To summarize, the critiques of the reactive approach argue that the induced delay incurred by the controller in finding an alternative path cannot meet the minimum delay requirements of the CGNs. However, approaches that have used efficient routing algorithms and minimum flow operations have achieved the desired results. There is always a space for future researchers in terms of improving the previous works because there is a tradeoff between flow operations, large-scale SDN, the minimum shortest cost path, complexity of the algorithm, delay, congestion, load balancing, etc. The inter-domain techniques have synchronization, E2E service provisioning, and interoperability problems that hamper failure recovery. Similarly, in the in-band schemes, the differentiation between data and control traffic is a complex process. Therefore, efficient solutions with minimum complexity can be proposed with which the innovative features of southbound interface protocols, such as OpenFlow/Netconf, can be combined for achieving efficient results. In the end, we discussed ML-based schemes. There is a high probability of the ML-based schemes being used in the future because of the increase in the internet nodes and users as well as the enormous usage of data.
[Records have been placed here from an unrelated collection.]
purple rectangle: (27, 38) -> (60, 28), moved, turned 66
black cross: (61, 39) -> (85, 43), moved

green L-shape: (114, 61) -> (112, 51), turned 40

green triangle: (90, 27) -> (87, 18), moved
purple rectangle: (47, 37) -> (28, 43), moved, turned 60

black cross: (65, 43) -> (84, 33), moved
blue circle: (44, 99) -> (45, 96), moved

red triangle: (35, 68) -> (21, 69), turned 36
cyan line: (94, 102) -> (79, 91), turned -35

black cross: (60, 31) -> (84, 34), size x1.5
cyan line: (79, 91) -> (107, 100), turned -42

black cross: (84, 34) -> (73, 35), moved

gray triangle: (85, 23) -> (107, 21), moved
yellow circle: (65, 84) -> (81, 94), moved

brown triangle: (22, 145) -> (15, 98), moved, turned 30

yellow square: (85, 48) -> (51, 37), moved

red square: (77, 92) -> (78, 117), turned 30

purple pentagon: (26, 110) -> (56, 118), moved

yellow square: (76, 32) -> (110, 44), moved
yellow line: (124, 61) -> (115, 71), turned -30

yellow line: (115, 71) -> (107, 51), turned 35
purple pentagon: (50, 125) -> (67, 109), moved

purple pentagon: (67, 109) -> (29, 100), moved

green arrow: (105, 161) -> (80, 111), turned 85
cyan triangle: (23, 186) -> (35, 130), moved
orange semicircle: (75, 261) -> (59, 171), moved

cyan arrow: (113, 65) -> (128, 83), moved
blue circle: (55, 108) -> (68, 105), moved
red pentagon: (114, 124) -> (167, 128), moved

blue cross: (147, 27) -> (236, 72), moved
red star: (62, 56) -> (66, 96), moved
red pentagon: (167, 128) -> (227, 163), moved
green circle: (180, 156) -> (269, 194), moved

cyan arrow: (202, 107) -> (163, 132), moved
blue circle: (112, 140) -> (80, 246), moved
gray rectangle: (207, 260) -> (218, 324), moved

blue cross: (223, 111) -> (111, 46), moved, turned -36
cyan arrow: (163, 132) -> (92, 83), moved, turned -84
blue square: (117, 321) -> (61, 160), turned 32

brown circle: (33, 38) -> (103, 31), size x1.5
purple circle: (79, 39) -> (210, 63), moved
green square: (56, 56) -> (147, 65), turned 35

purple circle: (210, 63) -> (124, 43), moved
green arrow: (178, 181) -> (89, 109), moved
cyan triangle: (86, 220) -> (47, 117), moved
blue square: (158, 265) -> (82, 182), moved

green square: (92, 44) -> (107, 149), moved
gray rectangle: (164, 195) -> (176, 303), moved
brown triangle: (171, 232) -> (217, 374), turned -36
However, the lack of standard datasets for the SDN environment hinders the use of ML in SDN research. The development of ML applications with high accuracy for link failure detection and the formation of versatile datasets should be considered for using ML in SDN in future.
7. Conclusions
The introduction of SDN for combating link failure recovery is a novel approach that leverages centralized control concepts. In this paper, we described the background and importance of SDN in link failure recovery by explaining the vulnerabilities of the traditional networking architecture. Then, the three SDN planes and their interaction mechanisms were described along with the importance of SDN for link failure recovery. The failure recovery speed is dependent on the time taken in failure detection. Therefore, we described the state-of-the-art approaches for link failure detection with their pros and cons. We described the proactive and reactive approaches. First, we explained the link failure detection and recovery process with proactive failure recovery in SDN. Then, previous schemes using proactive recovery were described in detail. Similarly, we described reactive failure recovery approaches, i.e., the reactive failure recovery mechanism in SDN and its related literature. We compared the effectiveness of proactive and reactive failure recovery approaches in SDN from the summaries of previous works. A comparison was performed between the proactive and reactive schemes in terms of latency, scalability, routing updates, TCAM space, flow operations matching, configuration, robustness to backup path failures, routing information access, processing of switches, and the overheads of routing, controller and switches. The inter-domain and intra-domain architectures for link failure recovery were discussed. Finally, the link failure recovery in a hybrid SDN environment, large-scale networks, in-band SDN, and machine learning schemes were discussed. We simulated two application scenarios of the Naval tactical networks and DCN using the ODL controller for proactive and reactive approaches, showing the recovery time and throughput comparison. The experimental results after applying the two schemes show that flow insertion by the SDN controller, in case of the reactive approach, causes an extra burden due to controller intervention. Finally, in the summary section, we listed the problems and future directions for SDN-based link failure recovery. Keeping in view the research challenges, this study can help in selecting the optimum resilient SDN solutions that can guarantee a smooth functioning of the CGNs.